Olianka also played for the Perú women's national futsal team. She scored 7 goals in the 2005 South American Women's Futsal Championship, 2 goals in the 2007 South American Women's Futsal Championship, and participated in the 2009 South American Women's Futsal Championship where she didn't score.

=== Participations in the South American Women's Football Championship ===
Olienka has participated in two South American Women's Football Championship.

| Tournament | Host city, country | Result | Played | goals |
|---|---|---|---|---|
| 1998 South American Women's Football Championship | Mar del Plata, Argentina | Third Place | 6 | 5 |
| 2003 South American Women's Football Championship | Lima, Perú | Fourth place | 5 | 2 |

==== Goals in the South American Women's Football Championship ====

| Tournament | Round | team 1 | Result | team 2 | Goals | Ref. |
| 1998 South American Women's Football Championship | Group stage: Group A, matchday 3 | Colombia COL | 1–2 | PER Perú | 1 |  |
| Semifinals | Argentina ARG | 1–1 (pen: 4-3) | PER Perú | 1 |  |
| Third place match | Perú PER | 3–3 (pen: 5-4) | ECU Ecuador | 3 |  |
| 2003 South American Women's Football Championship | Group stage: Group A, matchday 1 | Perú PER | 3–1 | BOL Bolivia | 2 |  |

=== Participations in the South American Women's Futsal Championship ===
Olienka has participated in two South American Women's Futsal Championship.
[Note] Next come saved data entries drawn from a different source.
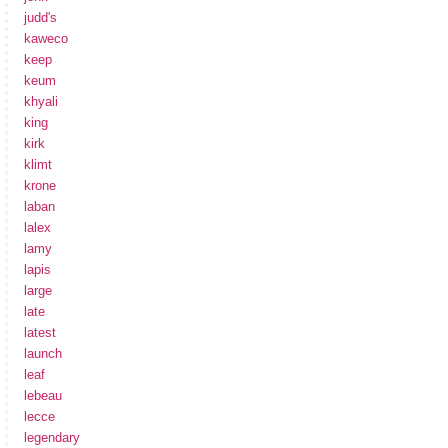
judd's
kaweco
keep
keum
khyali
king
kirk
klimt
krone
laban
lalex
lamy
lapis
large
late
latest
launch
leaf
lebeau
lecce
legendary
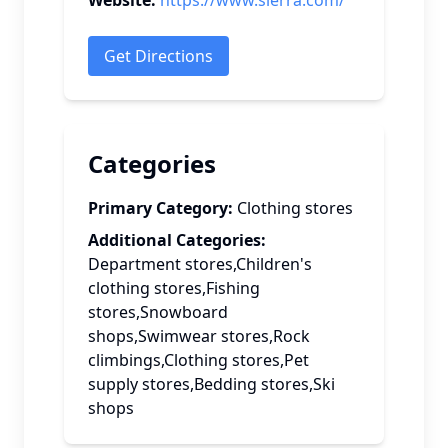
Website:
https://www.sierra.com/
Get Directions
Categories
Primary Category:
Clothing stores
Additional Categories:
Department stores,Children's
clothing stores,Fishing
stores,Snowboard
shops,Swimwear stores,Rock
climbings,Clothing stores,Pet
supply stores,Bedding stores,Ski
shops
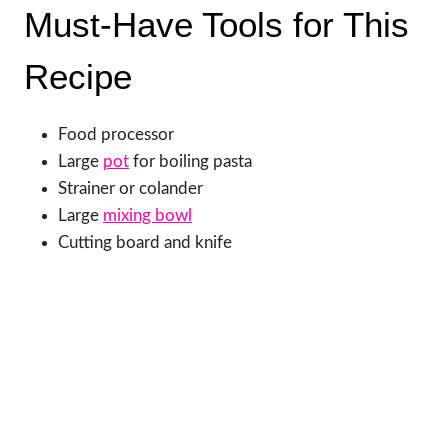
Must-Have Tools for This
Recipe
Food processor
Large
pot
for boiling pasta
Strainer or colander
Large
mixing bowl
Cutting board and knife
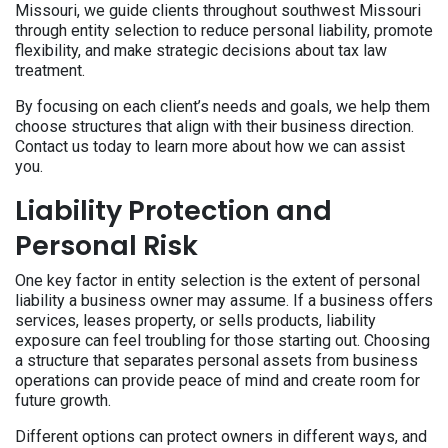
Missouri, we guide clients throughout southwest Missouri
through entity selection to reduce personal liability, promote
flexibility, and make strategic decisions about tax law
treatment.
By focusing on each client’s needs and goals, we help them
choose structures that align with their business direction.
Contact us today to learn more about how we can assist
you.
Liability Protection and
Personal Risk
One key factor in entity selection is the extent of personal
liability a business owner may assume. If a business offers
services, leases property, or sells products, liability
exposure can feel troubling for those starting out. Choosing
a structure that separates personal assets from business
operations can provide peace of mind and create room for
future growth.
Different options can protect owners in different ways, and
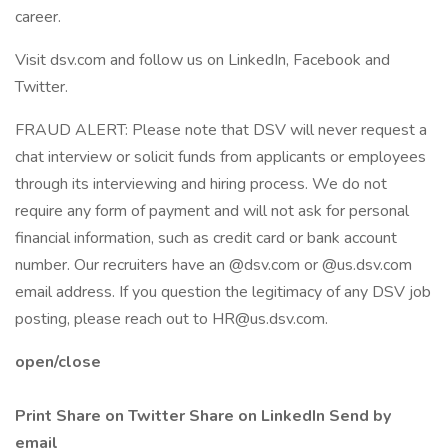
career.
Visit dsv.com and follow us on LinkedIn, Facebook and
Twitter.
FRAUD ALERT: Please note that DSV will never request a
chat interview or solicit funds from applicants or employees
through its interviewing and hiring process. We do not
require any form of payment and will not ask for personal
financial information, such as credit card or bank account
number. Our recruiters have an @dsv.com or @us.dsv.com
email address. If you question the legitimacy of any DSV job
posting, please reach out to HR@us.dsv.com.
open/close
Print
Share on Twitter
Share on LinkedIn
Send by
email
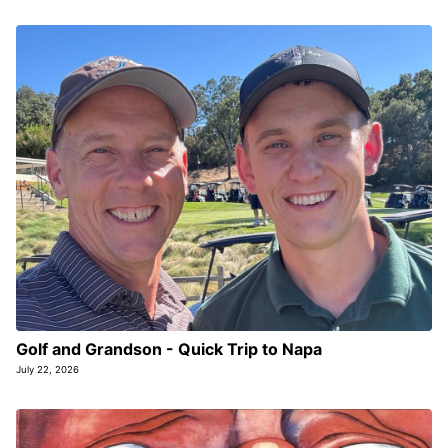
Golf and Grandson - Quick Trip to Napa
July 22, 2026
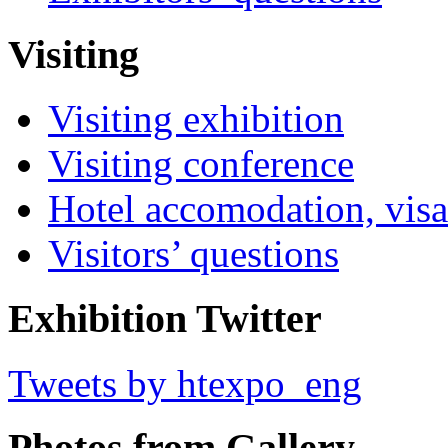
Visiting
Visiting exhibition
Visiting conference
Hotel accomodation, visa
Visitors’ questions
Exhibition Twitter
Tweets by htexpo_eng
Photos from Gallery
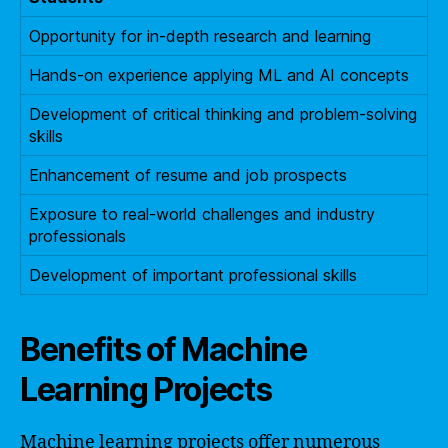
Opportunity for in-depth research and learning
Hands-on experience applying ML and AI concepts
Development of critical thinking and problem-solving
skills
Enhancement of resume and job prospects
Exposure to real-world challenges and industry
professionals
Development of important professional skills
Benefits of Machine
Learning Projects
Machine learning projects offer numerous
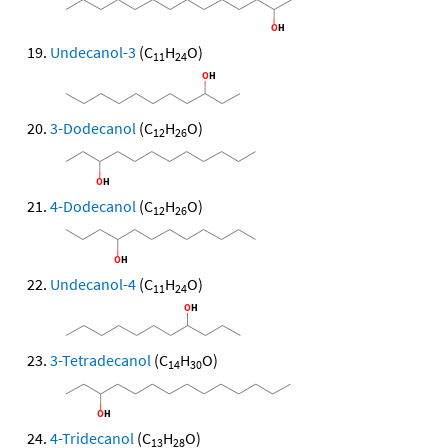
Undecanol-3
(C
H
O)
11
24
3-Dodecanol
(C
H
O)
12
26
4-Dodecanol
(C
H
O)
12
26
Undecanol-4
(C
H
O)
11
24
3-Tetradecanol
(C
H
O)
14
30
4-Tridecanol
(C
H
O)
13
28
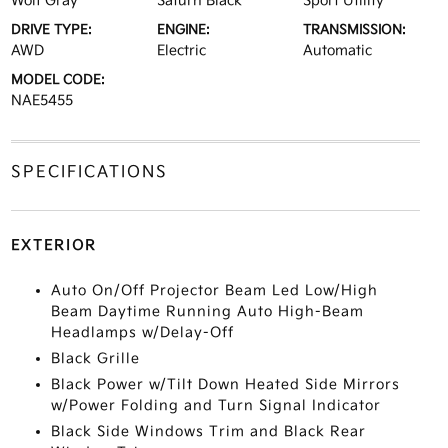
Wolf Gray
Saturn Black
Sport Utility
DRIVE TYPE:
ENGINE:
TRANSMISSION:
AWD
Electric
Automatic
MODEL CODE:
NAE5455
SPECIFICATIONS
EXTERIOR
Auto On/Off Projector Beam Led Low/High
Beam Daytime Running Auto High-Beam
Headlamps w/Delay-Off
Black Grille
Black Power w/Tilt Down Heated Side Mirrors
w/Power Folding and Turn Signal Indicator
Black Side Windows Trim and Black Rear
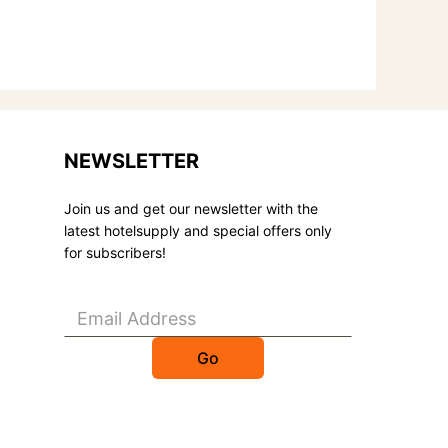
NEWSLETTER
Join us and get our newsletter with the
latest hotelsupply and special offers only
for subscribers!
Go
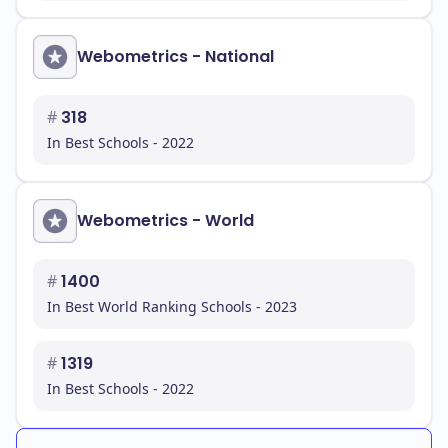
Webometrics - National
#
318
In Best Schools - 2022
Webometrics - World
#
1400
In Best World Ranking Schools - 2023
#
1319
In Best Schools - 2022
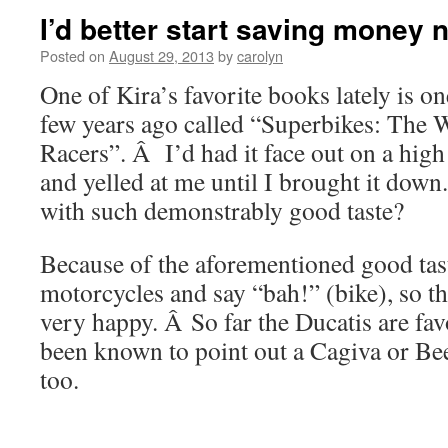
I’d better start saving money 
Posted on
August 29, 2013
by
carolyn
One of Kira’s favorite books lately is on
few years ago called “Superbikes: The W
Racers”. Â I’d had it face out on a high
and yelled at me until I brought it dow
with such demonstrably good taste?
Because of the aforementioned good taste
motorcycles and say “bah!” (bike), so t
very happy. Â So far the Ducatis are fav
been known to point out a Cagiva or Be
too.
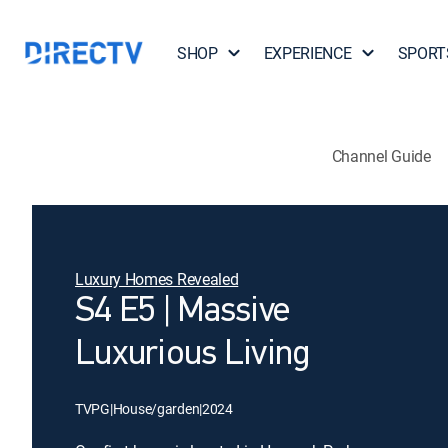
SHOP
EXPERIENCE
SPORT
Channel Guide
Luxury Homes Revealed
S4 E5 | Massive
Luxurious Living
TVPG
|
House/garden
|
2024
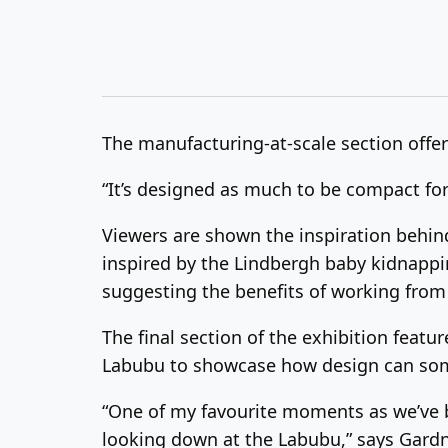
The manufacturing-at-scale section offer
“It’s designed as much to be compact for 
Viewers are shown the inspiration behin
inspired by the Lindbergh baby kidnappin
suggesting the benefits of working fro
The final section of the exhibition feat
Labubu to showcase how design can som
“One of my favourite moments as we’ve be
looking down at the Labubu,” says Gardn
| Tournament | Host city, country | Result | Played | goals |
|---|---|---|---|---|
| 2005 South American Women's Futsal Championship | Barueri, Brazil | Group stage | 3 | 7 |
| 2007 South American Women's Futsal Championship | Guayaquil, Ecuador | Group stage | 3 | 2 |
| 2009 South American Women's Futsal Championship | Campinas, Brazil | Fourth place | 3 | 0 |

== Managerial career ==
Olienka founded the Olienka Salinas Women's Football School and started managing. Later, she took over Fuerza Cristal, a female football club that played Peruvian women's football championship but without Sporting Cristal support. In 2018, Cristal refounded its women's football section based in the Fuerza Cristal team and Olienka became a member of the technical staff.

Since 2017, Olienka is part of the Peru women's national football team technical staff in all of its categories: absolute, U-20, U-17, U-15, futsal, etc.

Olienka is also the manager of the Franklin Delano Roosevelt School female football team and manager of the men and women Universidad Ricardo Palma futsal team.

== Honours and achievements ==

=== Player ===

==== National championships ====

| Championship | Country | Club | Year |
|---|---|---|---|
| Peruvian women's football championship | Peru | Sporting Cristal (football) | 1998 |
| Peruvian women's football championship | Peru | Sporting Cristal (football) | 1999 |
| Peruvian women's football championship | Peru | Sporting Cristal (football) | 2000 |
| Peruvian Metropolitan Women's Championship | Peru | USMP (futsal) | 2006 |

==== International championships ====

| Championship | Club | Played | Goals |
|---|---|---|---|
| 2000 Sudamerican club women's football championship | Sporting Cristal (football) | 6 | 12 |

=== Manager ===

==== National championships ====

| Championship | Country | Club | Year |
|---|---|---|---|
| Peruvian Metropolitan Women's Championship (opening) | Peru | Universidad Ricardo Palma | 2010 |

== Personal life ==
Olienka is a Systems engineer graduated from Universidad de San Martín de Porres and also studied Physical Education at the National University of San Marcos. She also has studies in Sports Management and owns the Olienka Salinas Women's Football School.